Just as the thought passed through her head, Teodora halted, with the shovel aloft. There she was making assumptions again; of course Agatha would not be here that long. Barry would come and take her, and Teodora would be alone again. When she breathed in again, the air did not feel cleansing for her lungs anymore, but settled around her heart with its coldness.

 

* * *

 

Agatha played clumsily in the snow, but with great enthusiasm. She piled snow for a rudimentary snowman, lost interest, and then began making square snowballs.

Teodora cleared the snow in a line from the door to the water pump, though she suspected the water was frozen in the ducts, and then cleared a path around the house to the back. Every once in a while, she took a short break, leaning hard against the shovel as she watched Agatha through the clouds of her own breath steaming on the air. 

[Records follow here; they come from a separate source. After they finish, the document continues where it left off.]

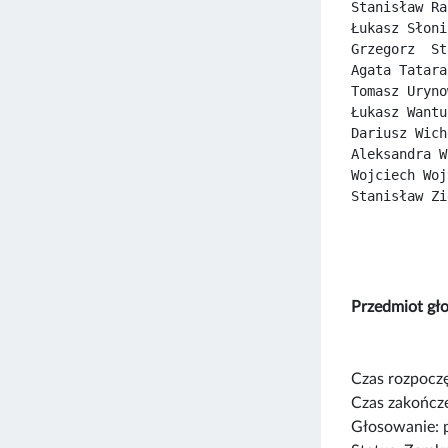
Stanisław Ra
Łukasz Słoni
Grzegorz  St
Agata Tatara
Tomasz Uryno
Łukasz Wantu
Dariusz Wich
Aleksandra W
Wojciech Woj
Stanisław Zi
Przedmiot gł
Czas rozpoczę
Czas zakończe
Głosowanie: 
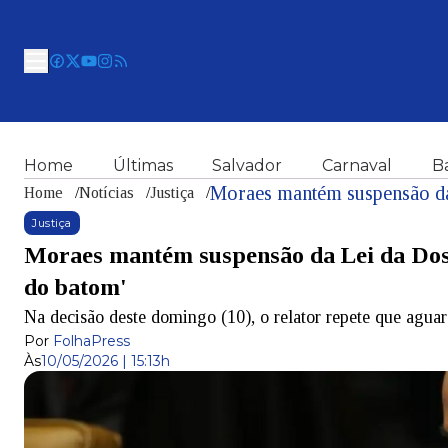
Home
Últimas
Salvador
Carnaval
B
Home
/
Notícias
/
Justiça
/
Justiça
Moraes mantém suspensão da Lei da Dosi
do batom'
Na decisão deste domingo (10), o relator repete que agua
Por
FolhaPress
Às
10/05/2026 | 15:13h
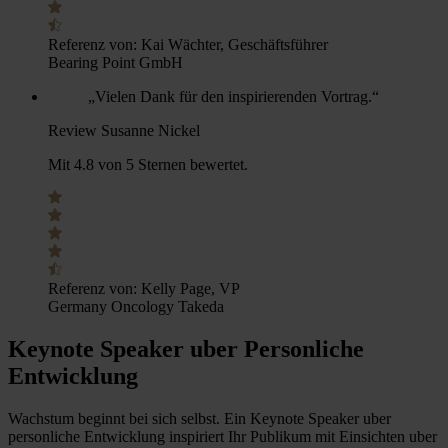
Referenz von:
Kai Wächter, Geschäftsführer
Bearing Point GmbH
„Vielen Dank für den inspirierenden Vortrag.“
Review Susanne Nickel
Mit 4.8 von 5 Sternen bewertet.
Referenz von:
Kelly Page, VP
Germany Oncology Takeda
Keynote Speaker uber Personliche
Entwicklung
Wachstum beginnt bei sich selbst. Ein Keynote Speaker uber
personliche Entwicklung inspiriert Ihr Publikum mit Einsichten uber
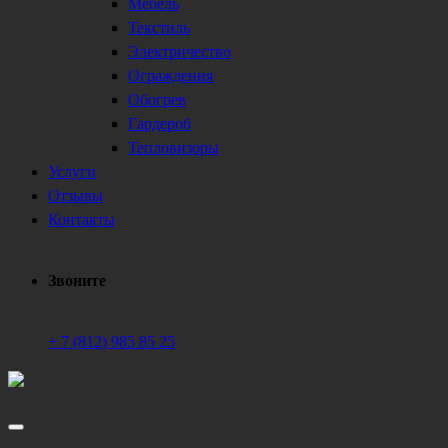
Мебель
Текстиль
Электричество
Ограждения
Обогрев
Гардероб
Тепловизоры
Услуги
Отзывы
Контакты
Звоните
+ 7 (812) 985 85 25
Техническое обеспечение мероприятий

The snow muffled all sound, making Agatha's delighted giggles and the harsh scrape of Teodora's shovel sound abnormally loud in the gray winter day. Likely the children from the town would not be able to make their way to the cottage anytime soon, so Teodora let Agatha have all the fun she could on her own. At some point, Agatha approached one of the piles of snow Teodora had made, and decided to dig into it and built a snowfort. 

Teodora chuckled to herself, and then continued digging a footpath around the back of the house, to the chicken coop. Vasily was not in sight at the moment, probably sulking inside because of the cold. Teodora knew her chickens were the hardy sort, but she had also made sure to install a small heating element in the floor of the coop, so that the enclosure would be at least marginally heated during winter.

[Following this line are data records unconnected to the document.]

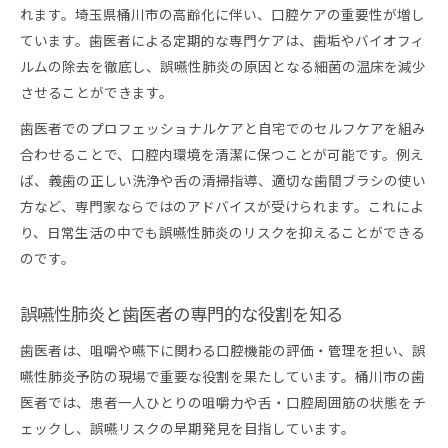
歯医者が勧める口腔清掃の頻度と効果とは
れます。埼玉県桶川市の高齢化に伴い、口腔ケアの重要性が増し
誤嚥性肺炎予防に最適な歯医者のケア方法
ています。歯医者による定期的な専門ケアは、歯垢やバイオフィ
日々の口腔ケアが誤嚥リスクを減らす理由
ルムの除去を徹底し、誤嚥性肺炎の原因となる細菌の温床を減少
させることができます。
歯医者での定期ケアが誤嚥防止に有効な訳
自宅でできる簡単口腔ケアと専門介入の違い
歯医者でのプロフェッショナルケアと自宅でのセルフケアを組み
合わせることで、口腔内環境を清潔に保つことが可能です。例え
歯医者が教える自宅ケアと専門介入の違い
ば、義歯の正しい洗浄や舌の清掃指導、適切な歯間ブラシの使い
自宅でのケアと歯医者の専門的アプローチ比較
方など、専門家ならではのアドバイスが受けられます。これによ
歯医者の専門介入がもたらす予防効果を解説
り、日常生活の中でも誤嚥性肺炎のリスクを抑えることができる
自宅で続けやすい歯医者推奨のケア方法とは
のです。
歯医者視点で見るセルフケアと専門介入の役割
桶川市で知る歯医者と連携した現実的な予防策
誤嚥性肺炎と歯医者の専門的な役割を知る
歯医者と協力して進める桶川市の予防体制
歯医者は、咀嚼や嚥下に関わる口腔機能の評価・管理を担い、誤
地域歯医者との連携が誤嚥性肺炎予防に効果的
嚥性肺炎予防の現場で重要な役割を果たしています。桶川市の歯
桶川市で実践できる歯医者との予防策の全貌
医者では、患者一人ひとりの咀嚼力や舌・口腔周囲筋の状態をチ
歯医者と介護現場が協力した予防の取り組み方
ェックし、誤嚥リスクの早期発見を目指しています。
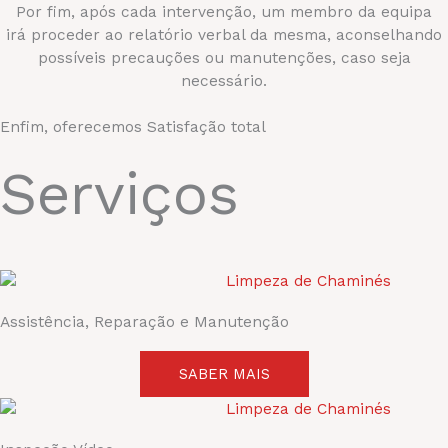
Por fim, após cada intervenção, um membro da equipa
irá proceder ao relatório verbal da mesma, aconselhando
possíveis precauções ou manutenções, caso seja
necessário.
Enfim, oferecemos Satisfação total
Serviços
Assistência, Reparação e Manutenção
SABER MAIS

"Grandma," Agatha called out suddenly, and Teodora turned from clearing snow off the roof of the chicken coop to see Agatha standing by the corner of the house, her cheeks flushed pink where the scarf had fallen a bit loose to reveal them.

"What is it, dear?" Teodora gestured for Agatha to approach.

Agatha trotted up obediently, and Teodora started tightening the scarf for her; she'd made the  knot around the back when she'd dressed Agatha, and the girl likely couldn't reach it herself in the cumbersome coat.

"Grandma, the chickens need scarves!" Agatha declared gravely.

Teodora paused for only a moment in her ministrations, before understanding Agatha's worries and chuckling. Teodora's chickens were Transylvanian Bare-Necks, and true to name, the skin of their necks was devoid of feathers, instead being a sort of rough red skin. She'd been worried this meant they were more sensitive to cold, too, at first, but after a few years, Teodora couldn't tell if they were truly any more at risk than regular chickens. She'd certainly never had one perish in winter until now.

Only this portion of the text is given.